Gregory v. Wendell

39 Mich. 337, 1878 Mich. LEXIS 296
CourtMichigan Supreme Court
DecidedOctober 15, 1878
StatusPublished
Cited by35 cases

This text of 39 Mich. 337 (Gregory v. Wendell) is published on Counsel Stack Legal Research, covering Michigan Supreme Court primary law. Counsel Stack provides free access to over 12 million legal documents including statutes, case law, regulations, and constitutions.

Bluebook
Gregory v. Wendell, 39 Mich. 337, 1878 Mich. LEXIS 296 (Mich. 1878).

Opinion

Marston, J.

Plaintiffs reside in Owosso, and in 1877 were engaged in the purchase of grain and other farm products. Defendants were commission merchants in the city of Detroit.

On the 26th of April, 1877, one of the plaintiffs had a conversation with one of the defendants in the city of Detroit about speculating in corn and wheat. It resulted in plaintiffs directing defendants to purchase for them 20,000 bushels of corn, deliverable at Chicago in June following. It was claimed that defendants thereupon telegraphed to certain commission merchants in Chicago directing the purchase, and received a few minutes thereafter a telegram announcing the purchase of the quantity mentioned and at prices therein named.

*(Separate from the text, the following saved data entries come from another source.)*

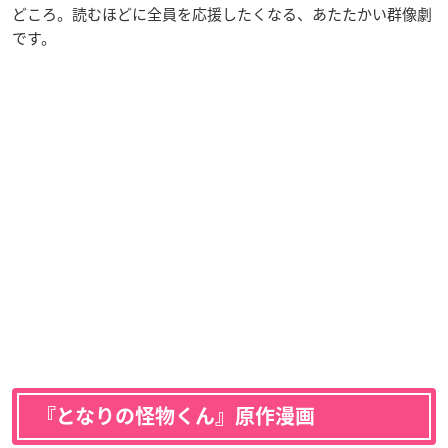
どころ。読むほどに全員を応援したくなる、あたたかい群像劇
です。
『となりの怪物くん』原作漫画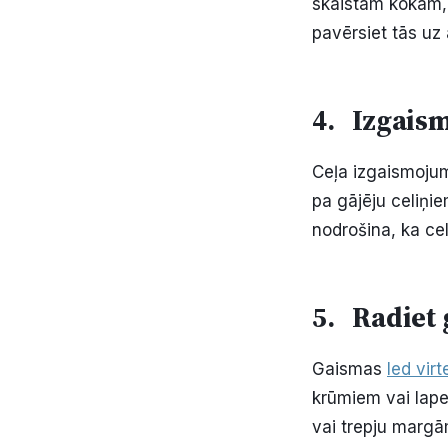
skaistam kokam, 
pavērsiet tās uz
4. Izgaism
Ceļa izgaismojums
pa gājēju celiņ
nodrošina, ka cel
5. Radiet 
Gaismas
led vir
krūmiem vai lape
vai trepju margām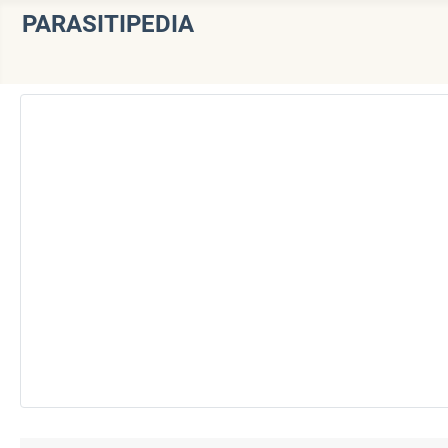
PARASITIPEDIA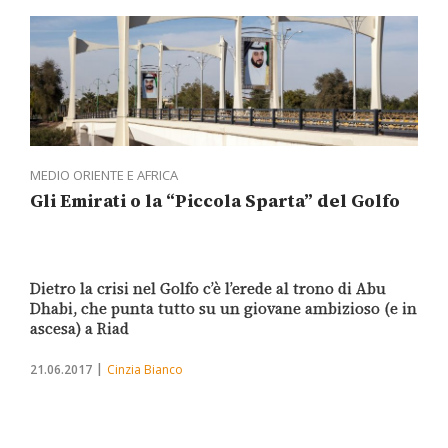
MEDIO ORIENTE E AFRICA
Gli Emirati o la “Piccola Sparta” del Golfo
Dietro la crisi nel Golfo c’è l’erede al trono di Abu
Dhabi, che punta tutto su un giovane ambizioso (e in
ascesa) a Riad
21.06.2017
Cinzia Bianco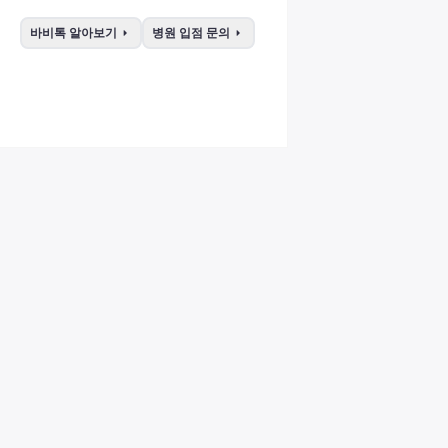
arrow_right
arrow_right
바비톡 알아보기
병원 입점 문의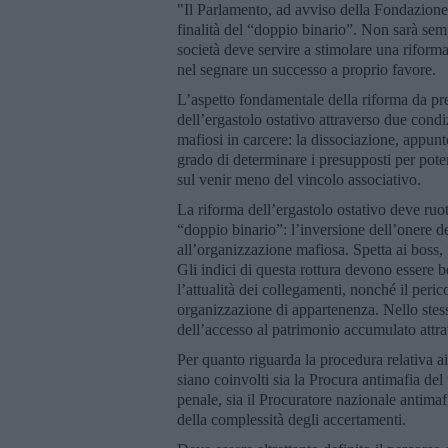
"Il Parlamento, ad avviso della Fondazione,
finalità del “doppio binario”. Non sarà semp
società deve servire a stimolare una riform
nel segnare un successo a proprio favore.
L’aspetto fondamentale della riforma da pre
dell’ergastolo ostativo attraverso due cond
mafiosi in carcere: la dissociazione, appun
grado di determinare i presupposti per pote
sul venir meno del vincolo associativo.
La riforma dell’ergastolo ostativo deve ruot
“doppio binario”: l’inversione dell’onere d
all’organizzazione mafiosa. Spetta ai boss, i
Gli indici di questa rottura devono essere b
l’attualità dei collegamenti, nonché il perico
organizzazione di appartenenza. Nello stess
dell’accesso al patrimonio accumulato attrav
Per quanto riguarda la procedura relativa ai
siano coinvolti sia la Procura antimafia del 
penale, sia il Procuratore nazionale antimaf
della complessità degli accertamenti.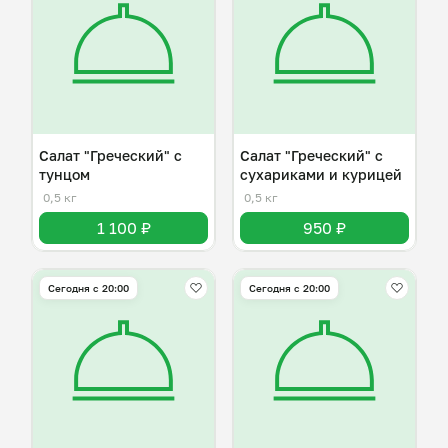
Салат "Греческий" с
Салат "Греческий" с
тунцом
сухариками и курицей
0,5 кг
0,5 кг
1 100 ₽
950 ₽
Сегодня с 20:00
Сегодня с 20:00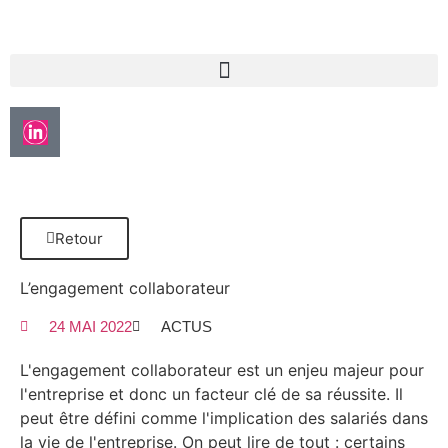
Retour
L’engagement collaborateur
24 MAI 2022
ACTUS
L'engagement collaborateur est un enjeu majeur pour
l'entreprise et donc un facteur clé de sa réussite. Il
peut être défini comme l'implication des salariés dans
la vie de l'entreprise. On peut lire de tout : certains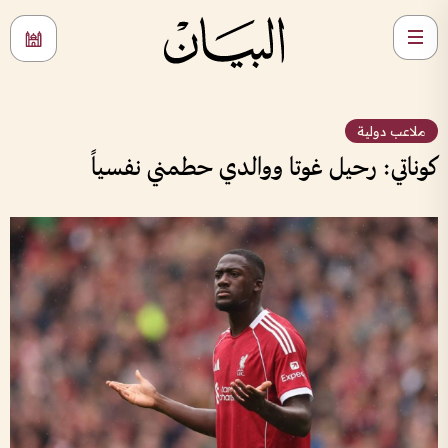
ملاعب دولية
كوناتي: رحيل غوتا ووالدي حطمني نفسياً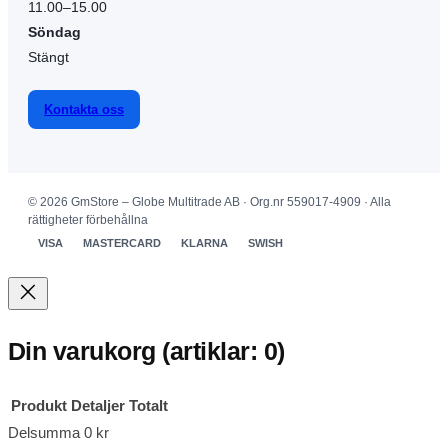
11.00–15.00
Söndag
Stängt
Kontakta oss
© 2026 GmStore – Globe Multitrade AB · Org.nr 559017-4909 · Alla
rättigheter förbehållna
VISA
MASTERCARD
KLARNA
SWISH
Din varukorg
(artiklar: 0)
Produkt
Detaljer
Totalt
Delsumma
0 kr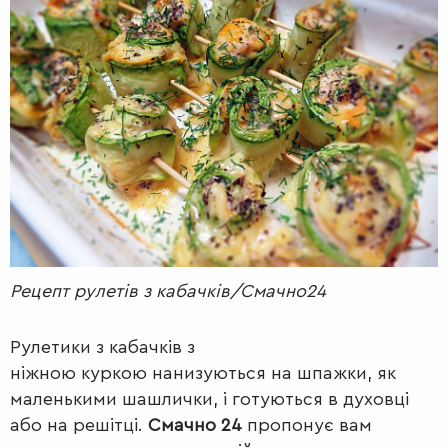
РАДІО
КРАСА
КІНО
LIFESTYLE
FASHION
ТРАДИЦІЇ
PETS
Рецепт рулетів з кабачків/Смачно24
Рулетики з кабачків з
ніжною куркою нанизуються на шпажки, як
маленькими шашлички, і готуються в духовці
або на решітці.
Смачно 24
пропонує вам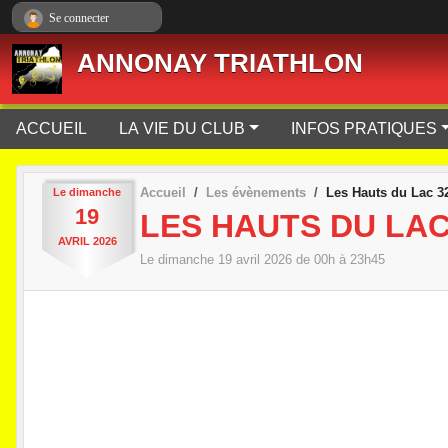
Panneau de gestion des cookies
Se connecter
ANNONAY TRIATHLON
ACCUEIL
LA VIE DU CLUB
INFOS PRATIQUES
Accueil
Les évènements
Les Hauts du Lac 
Le
dimanche
19
LES HAUTS DU LAC
AVRIL
2026
Le
dimanche
19
avril
2026
de 00h à 23h45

It was at this time agreed that plaintiffs should send defendants $1000 as a margin upon this purchase, which was done within a few days thereafter. The receipt thereof was acknowledged by defendants and credited to plaintiff’s account.

Other correspondence was had between these parties in reference to this purchase and the condition of the grain markets.

On May 17th plaintiffs wrote defendants suggesting a change from June to July corn, and on the 18th defendants wrote plaintiffs that they had sold the June corn and purchased July corn, and enclosed a statement of account showing a loss to plaintiffs. The receipt of this letter by plaintiffs was on the next day, and a hope expressed that the loss sustained on the June would be got back on the July corn. The market continued to decline. Farther margins were called for but not made. Two car loads of wheat were shipped by plaintiffs to defendants, and by them sold on commission and the proceeds credited to plaintiffs on account.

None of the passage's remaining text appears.